Published: 30-12-2016| Version 1 | DOI: 10.17632/p3jkppwr29.1
Marcos Mouriño García,
Roberto Pérez-Rodríguez,
Luis Eulogio Anido-Rifón


UVigoMED is a monolingual (english) and single-label corpus composed of 92,661 biomedical abstracts extracted from MEDLINE, classified under 26 MeSH categories.


Steps to reproduce

First, we selected the classification scheme, consisting of the MeSH general terms of “diseases” group—the same as in OHSUMED. It is worth noting that, to create the UVigoMED corpus, we used the 2015 MeSH tree structure, where the diseases group contains 26 categories instead of the 23 that contained the MeSH tree structure when OHSUMED was created. To build the corpus we performed the following steps: • We downloaded from MEDLINE all the descriptions of the articles (HTML webpages) of year 2014 classified under each one of the 26 categories. • We extracted from each article description: the title, the abstract, and the categories it belongs to. • We stored in our database the title, abstract and categories for each article description that was downloaded. As a result, we obtained a corpus that comprises 92,661 biomedical articles classified in one or several categories of the 26 that were available.

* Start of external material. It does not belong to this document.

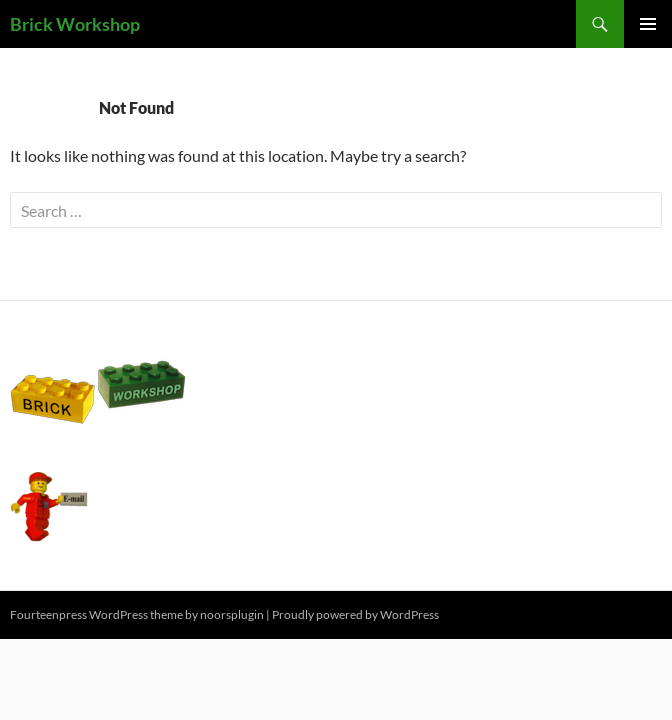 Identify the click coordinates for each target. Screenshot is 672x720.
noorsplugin (232, 614)
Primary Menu (648, 24)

Finally, in order to create the training and test sequences, we randomly selected 18,532 documents as the test sequence, remaining 74,129 for the training sequence. To carry out the single-label experiments, we created a subset of the aforementioned corpus comprising those documents belonging to just one category—by removing those that belonged to more than one category—resulting in a corpus composed of 54,853 documents classified in one of the 26 categories, and split randomly in a training sequence that comprises 43,882 documents and a test sequence composed by 10,971 items.